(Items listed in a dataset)
=-=-=

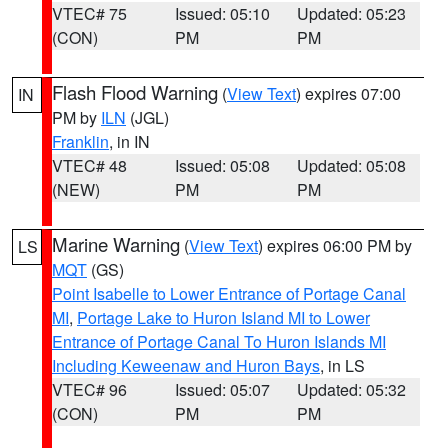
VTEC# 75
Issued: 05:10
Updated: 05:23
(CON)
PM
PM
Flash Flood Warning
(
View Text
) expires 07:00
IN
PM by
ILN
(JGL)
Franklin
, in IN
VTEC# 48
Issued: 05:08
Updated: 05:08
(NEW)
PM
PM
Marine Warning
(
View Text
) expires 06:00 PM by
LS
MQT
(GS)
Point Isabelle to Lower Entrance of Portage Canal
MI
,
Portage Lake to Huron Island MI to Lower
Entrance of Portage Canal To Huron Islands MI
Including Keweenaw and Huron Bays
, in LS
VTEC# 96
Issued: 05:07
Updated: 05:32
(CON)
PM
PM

=-=-=

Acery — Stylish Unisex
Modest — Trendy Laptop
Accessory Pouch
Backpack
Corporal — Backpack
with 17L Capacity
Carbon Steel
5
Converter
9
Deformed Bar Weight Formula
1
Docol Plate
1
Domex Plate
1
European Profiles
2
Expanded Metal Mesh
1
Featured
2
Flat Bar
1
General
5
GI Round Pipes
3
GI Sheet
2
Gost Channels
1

=-=-=

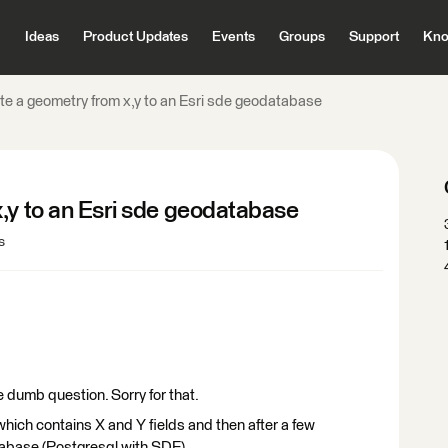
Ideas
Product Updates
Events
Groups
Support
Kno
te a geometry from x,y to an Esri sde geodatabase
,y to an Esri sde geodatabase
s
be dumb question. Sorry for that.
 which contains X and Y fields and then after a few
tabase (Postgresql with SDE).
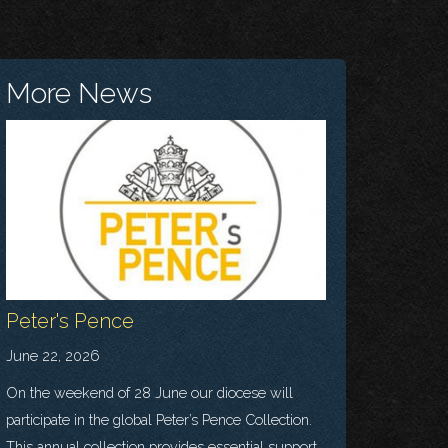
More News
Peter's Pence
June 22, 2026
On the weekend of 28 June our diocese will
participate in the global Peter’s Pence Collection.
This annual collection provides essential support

=-=-=

Using the data above, say how many lines include "Warning". No other reply is needed.

2